Dynamic companies (or programmes of work) need a way of rapidly making day to day decisions without seeking consent or approval. One way to do this is with a value hierarchy. A value hierarchy explains the relationship between your values: e.g. at Disney amusement parks they value both fun and safety but safety comes first. (It wouldn’t be much fun if people were getting decapitated on the roller coaster). In fact, it was Roy Disney who said, “When your values are clear to you, making decisions becomes easier.”
Though powerful it’s actually a pretty simple technique. The first step of course is to consider what values are most important to your organisation. The second step is to then rank them in order of importance. Then, when faced with a decision, you see how -- and where -- the decsision fits within your value hierarchy, and things become remarkably clearer whilst execution becomes remarkably quicker.
The ‘where’ is the key to this increased clarity. For example, if your company’s top priority is being innovative and number two is being reliable, that means you’re willing to move fast and break things -- release products barely out of beta that may still have a few issues to work out, in the interest of getting your newest work out quickly. Bethesda Softworks is a top video game development company known for boundary-pushing realism in games like Skyrim and the Fallout series -- and it is also famous for the bugs and glitches the early release versions inevitably contain. Bethesda evidently values innovation over reliability - which is not to say they are not choosing reliability. Patches are quickly issued and the games are continually improved after release. But innovation comes first.
Thus value hierarchies are particularly useful when there is a potent new idea or innovation that is congruent with one value while conflicting with another. Going back to our previous example, wanting to release an innovative product to market as quickly as possible conflicts with it still having some bugs to be worked out. Bethesda are confident enough in their customers’ loyalty to release anyway and fix the problems afterward. For other companies, however -- like those in the financial or medical sectors -- reliability may rank strongly above innovation in importance. They won’t release a product until it is stable and ready.
All this was on my mind whilst I sat in on Greg Hawkin’s talk at our Cloud Native for Enterprise event last week. Greg was sharing the story of starting up Starling Bank, the UK-based mobile only challenger bank. On its own the story is riveting enough: how Starling built their financial systems -- from scratch, in just about one year’s time -- to become the first UK bank operating entirely in the cloud. Especially impressive considering they had to meet all the severe regulatory requirements faced by all financial institutions in terms of security and auditability, plus meet user expectations for 24/7 availability.

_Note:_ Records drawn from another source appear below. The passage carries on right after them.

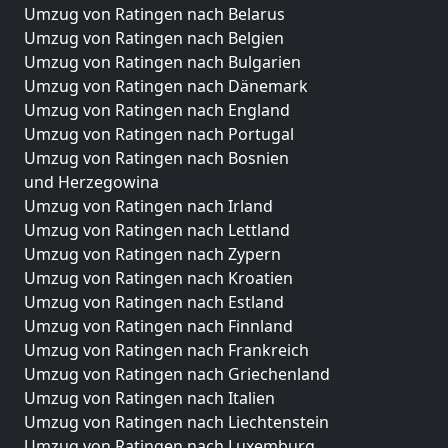
Umzug von Ratingen nach Belarus
Umzug von Ratingen nach Belgien
Umzug von Ratingen nach Bulgarien
Umzug von Ratingen nach Dänemark
Umzug von Ratingen nach England
Umzug von Ratingen nach Portugal
Umzug von Ratingen nach Bosnien
und Herzegowina
Umzug von Ratingen nach Irland
Umzug von Ratingen nach Lettland
Umzug von Ratingen nach Zypern
Umzug von Ratingen nach Kroatien
Umzug von Ratingen nach Estland
Umzug von Ratingen nach Finnland
Umzug von Ratingen nach Frankreich
Umzug von Ratingen nach Griechenland
Umzug von Ratingen nach Italien
Umzug von Ratingen nach Liechtenstein
Umzug von Ratingen nach Luxemburg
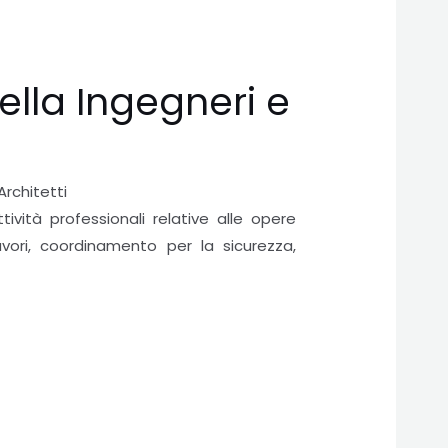
ella Ingegneri e
Architetti
tività professionali relative alle opere
avori, coordinamento per la sicurezza,
t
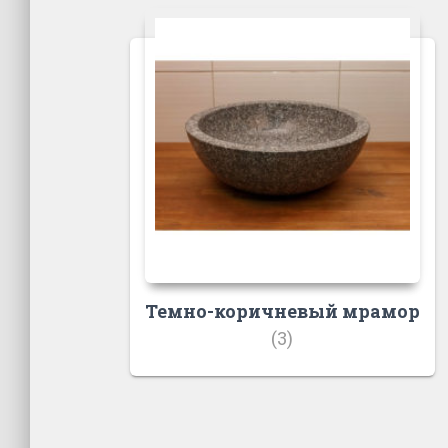
Темно-коричневый мрамор
(3)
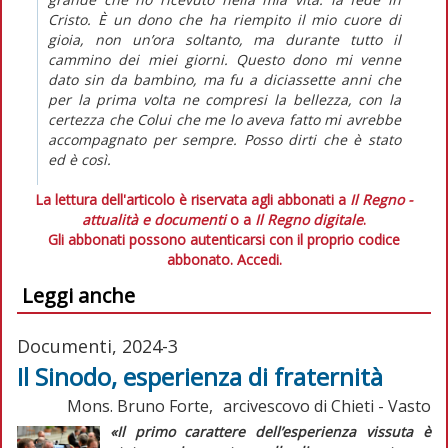
Cristo. È un dono che ha riempito il mio cuore di
gioia, non un’ora soltanto, ma durante tutto il
cammino dei miei giorni. Questo dono mi venne
dato sin da bambino, ma fu a diciassette anni che
per la prima volta ne compresi la bellezza, con la
certezza che Colui che me lo aveva fatto mi avrebbe
accompagnato per sempre. Posso dirti che è stato
ed è così.
La lettura dell'articolo è riservata agli abbonati a
Il Regno -
attualità e documenti
o a
Il Regno digitale
.
Gli abbonati possono autenticarsi con il proprio codice
abbonato.
Accedi.
Leggi anche
Documenti, 2024-3
Il Sinodo, esperienza di fraternità
Mons. Bruno Forte, arcivescovo di Chieti - Vasto
«Il primo carattere dell’esperienza vissuta è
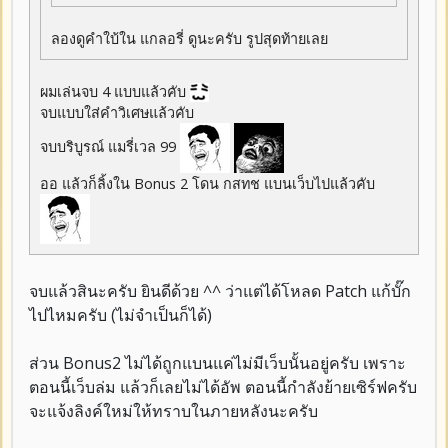
ลองดูคำใบ้ใน แกลอรี่ ดูนะครับ รูปสุดท้ายเลย
ผมเล่นจบ 4 แบบแล้วคับ
จบแบบใส่คำวิเศษแล้วคับ
จบบริบูรณ์ แมรี่เวล 99
ออ แล้วก็ลิ้งใน Bonus 2 โดน กสทช แบนเว็บไปแล้วคับ
จบแล้วสินะครับ ยินดีด้วย ^^ ว่าแต่ได้โหลด Patch แก้บั๊ก
ไปไหมครับ (ไม่จำเป็นก็ได้)
ส่วน Bonus2 ไม่ได้ถูกแบนแค่ไม่มีเว็บนั้นอยู่ครับ เพราะ
ตอนนี้เว็บล่ม แล้วก็เลยไม่ได้อัพ ตอนนี้กำลังย้ายเซิร์ฟครับ
จะแจ้งลิงค์ใหม่ให้ทราบในภายหลังนะครับ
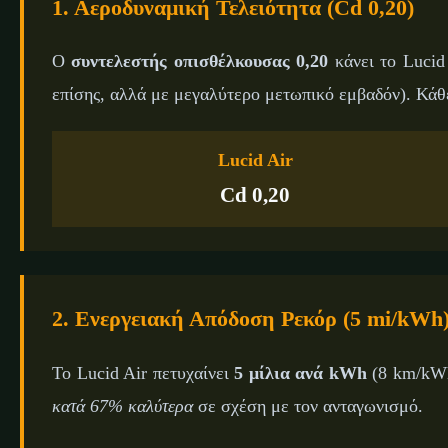
1. Αεροδυναμική Τελειότητα (Cd 0,20)
Ο
συντελεστής οπισθέλκουσας 0,20
κάνει το Lucid
επίσης, αλλά με μεγαλύτερο μετωπικό εμβαδόν). Κάθ
Lucid Air
Cd 0,20
2. Ενεργειακή Απόδοση Ρεκόρ (5 mi/kWh
Το Lucid Air πετυχαίνει
5 μίλια ανά kWh
(8 km/kWh
κατά 67% καλύτερα
σε σχέση με τον ανταγωνισμό.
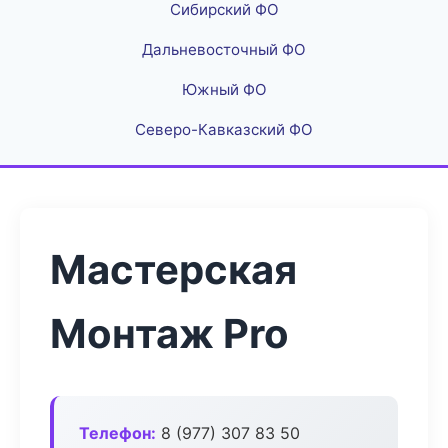
Сибирский ФО
Дальневосточный ФО
Южный ФО
Северо-Кавказский ФО
Мастерская
Монтаж Pro
Телефон:
8 (977) 307 83 50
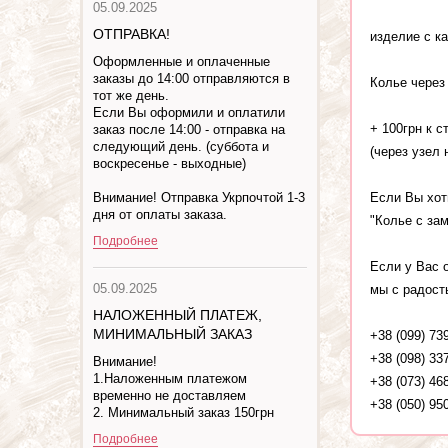
05.09.2025
ОТПРАВКА!
изделие с ка
Оформленные и оплаченные
заказы до 14:00 отправляются в
Колье через
тот же день.
Если Вы оформили и оплатили
+ 100грн к с
заказ после 14:00 - отправка на
следующий день. (суббота и
(через узел
воскресенье - выходные)
Если Вы хот
Внимание! Отправка Укрпочтой 1-3
дня от оплаты заказа.
"Колье с за
Подробнее
Если у Вас 
05.09.2025
мы с радост
НАЛОЖЕННЫЙ ПЛАТЕЖ,
МИНИМАЛЬНЫЙ ЗАКАЗ
+38 (099) 73
+38 (098) 33
Внимание!
1.Наложенным платежом
+38 (073) 46
временно не доставляем
+38 (050) 95
2. Минимальный заказ 150грн
Подробнее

Then Greg put up this slide:
This is Starling bank's value hierarchy. It absolutely guided how they made their day-to-day decisions. People frequently look at me like I am mad when I explain value hierarchies. But they are very useful. They allow people to act without being told what to do. An essential part of executive commitment is to work on such values and their relationship to each other. It was pleasing for me to see such a concrete example.

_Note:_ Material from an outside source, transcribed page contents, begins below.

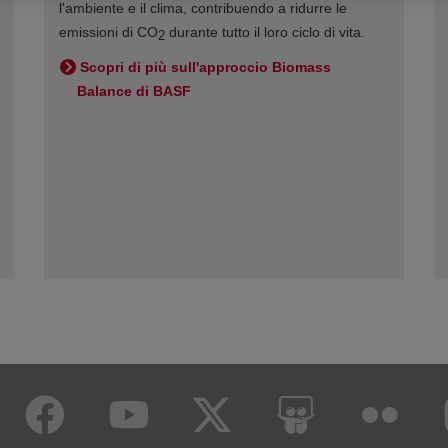
l'ambiente e il clima, contribuendo a ridurre le
emissioni di CO
durante tutto il loro ciclo di vita.
2
Scopri di più sull'approccio Biomass
Balance di BASF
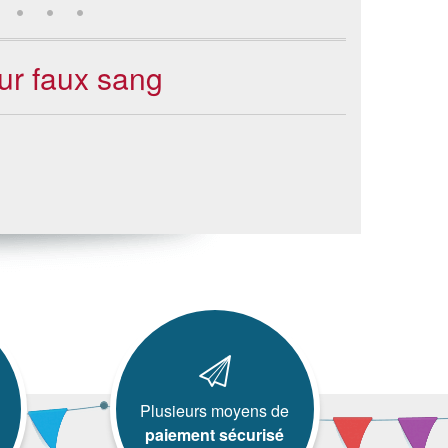
eur faux sang
Plusieurs moyens de
paiement sécurisé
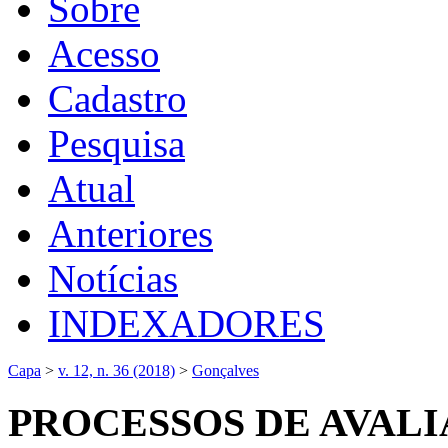
Sobre
Acesso
Cadastro
Pesquisa
Atual
Anteriores
Notícias
INDEXADORES
Capa
>
v. 12, n. 36 (2018)
>
Gonçalves
PROCESSOS DE AVAL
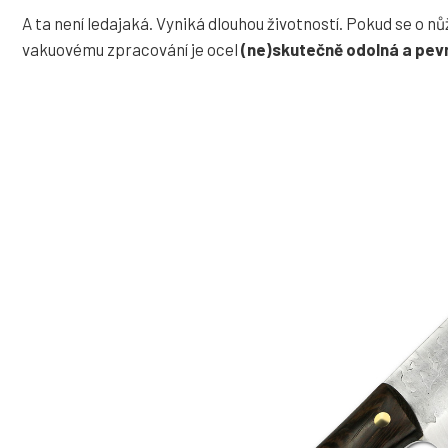
A ta není ledajaká. V
yniká dlouhou životností. Pokud se o n
vakuovému zpracování je ocel
(ne)skutečně odolná a pev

“The principles we set out to build with in 2016 were security beats resilience beats scale,” Greg told the crowd. “You can’t pull these things apart. Security at scale and resilience at scale are critical things, but we are a startup. We aren’t Netflix, we don’t have Netflix volumes, but if we make a mistake at security -- that’s the end.”
I posted on LinkedIn and Greg and I ended up having a chat about this:
Greg, I teach value hierarchies all the time. They, along with good judgement, context setting and polices are the keys to autonomy. But many executives look at me like I am quite mad. But it's a cornerstone pattern of success with Cloud Native.
To which Greg responded,
I never even recognised it as a value hierarchy but that’s exactly what it is. By its nature it is clearly a simplification and we formulated it (and enshrined in our policies) at a point when, to be honest, scale was a little way off for us. But it holds good today. In reality these three things are hopelessly entangled, but in an idealised world where we express what we care about it makes sense and then we can use it to guide behaviour in the messy real world.
That’s more or less the idea of value hierarchies in a nutshell. They simplify reality and, in doing so, guide behaviour in a messy world.